Literature DB >> 9038138

Alanine-scanning mutagenesis of a putative substrate recognition site in human cytochrome P450 3A4. Role of residues 210 and 211 in flavonoid activation and substrate specificity.

G R Harlow1, J R Halpert.   

Abstract

Alanine-scanning mutagenesis was performed on amino acid residues 210-216 of cytochrome P450 3A4, the major drug-metabolizing enzyme of human liver. Mutagenesis of this region, which has been proposed to align with the C-terminal ends of F-helices from cytochromes P450BM-3, P450terp, and P450cam, served as a test of the applicability of the substrate recognition site model of Gotoh (Gotoh, O. (1992) J. Biol. Chem. 267, 83-90) to P450 3A4. The results, using two steroid substrates, indicated that substitution of Ala for Leu210 altered the responsiveness to the effector alpha-naphthoflavone and the regioselectivity of testosterone hydroxylation.
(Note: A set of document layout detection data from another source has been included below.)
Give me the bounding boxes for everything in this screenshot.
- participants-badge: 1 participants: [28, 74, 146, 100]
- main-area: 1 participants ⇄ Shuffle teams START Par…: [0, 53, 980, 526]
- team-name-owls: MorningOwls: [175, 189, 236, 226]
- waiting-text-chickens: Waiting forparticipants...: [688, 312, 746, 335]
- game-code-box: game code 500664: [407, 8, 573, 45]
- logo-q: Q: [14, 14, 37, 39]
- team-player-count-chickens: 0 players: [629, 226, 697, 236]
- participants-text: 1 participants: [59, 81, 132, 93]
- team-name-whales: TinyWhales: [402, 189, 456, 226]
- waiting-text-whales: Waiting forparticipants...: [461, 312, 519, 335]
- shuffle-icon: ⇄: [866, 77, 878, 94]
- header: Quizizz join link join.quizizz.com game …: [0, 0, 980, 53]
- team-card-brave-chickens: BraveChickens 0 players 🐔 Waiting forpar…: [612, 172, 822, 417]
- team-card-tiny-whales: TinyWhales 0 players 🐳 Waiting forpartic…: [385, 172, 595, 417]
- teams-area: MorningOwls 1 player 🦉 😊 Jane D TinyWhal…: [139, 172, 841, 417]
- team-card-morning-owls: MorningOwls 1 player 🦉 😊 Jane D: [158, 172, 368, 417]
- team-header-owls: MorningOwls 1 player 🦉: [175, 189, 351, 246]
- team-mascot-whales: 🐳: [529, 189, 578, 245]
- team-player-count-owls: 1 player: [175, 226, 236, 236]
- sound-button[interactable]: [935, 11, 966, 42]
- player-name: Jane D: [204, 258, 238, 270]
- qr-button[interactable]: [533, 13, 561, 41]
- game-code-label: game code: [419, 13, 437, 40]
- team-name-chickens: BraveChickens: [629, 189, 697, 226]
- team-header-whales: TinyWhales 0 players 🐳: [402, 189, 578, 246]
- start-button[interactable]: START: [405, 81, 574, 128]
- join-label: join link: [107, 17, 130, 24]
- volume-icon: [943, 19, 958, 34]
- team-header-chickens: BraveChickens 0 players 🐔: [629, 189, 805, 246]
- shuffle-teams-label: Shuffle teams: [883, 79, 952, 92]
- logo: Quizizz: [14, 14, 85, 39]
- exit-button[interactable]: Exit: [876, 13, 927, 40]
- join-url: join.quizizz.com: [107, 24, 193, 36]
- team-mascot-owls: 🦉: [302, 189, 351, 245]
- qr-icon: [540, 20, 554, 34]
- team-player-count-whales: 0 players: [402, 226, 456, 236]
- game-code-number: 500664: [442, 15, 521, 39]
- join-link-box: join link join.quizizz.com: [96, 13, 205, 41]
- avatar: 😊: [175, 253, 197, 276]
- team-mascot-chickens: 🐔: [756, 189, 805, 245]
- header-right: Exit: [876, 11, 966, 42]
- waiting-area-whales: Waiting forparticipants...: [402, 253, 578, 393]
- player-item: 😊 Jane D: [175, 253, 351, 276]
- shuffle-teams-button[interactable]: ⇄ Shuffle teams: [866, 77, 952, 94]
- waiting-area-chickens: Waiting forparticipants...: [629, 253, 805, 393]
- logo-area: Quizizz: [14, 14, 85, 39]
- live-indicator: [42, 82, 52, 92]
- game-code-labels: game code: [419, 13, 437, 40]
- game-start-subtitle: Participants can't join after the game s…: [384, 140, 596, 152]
Replacement of Leu211 by Ala also decreased the stimulation by alpha-naphthoflavone, whereas mutations at residues 212-216 had little effect. The diminished flavonoid responses of the 210 and 211 mutants were observed over a wide range of progesterone and alpha-naphthoflavone concentrations. Further characterization was performed with the additional effectors beta-naphthoflavone, flavone, and 4-chromanone. The finding that P450 3A4 with one altered residue, Leu210 --> Ala, can have both an altered testosterone hydroxylation profile and response to flavonoid stimulation provides evidence that the substrate binding and effector sites are at least partially overlapping.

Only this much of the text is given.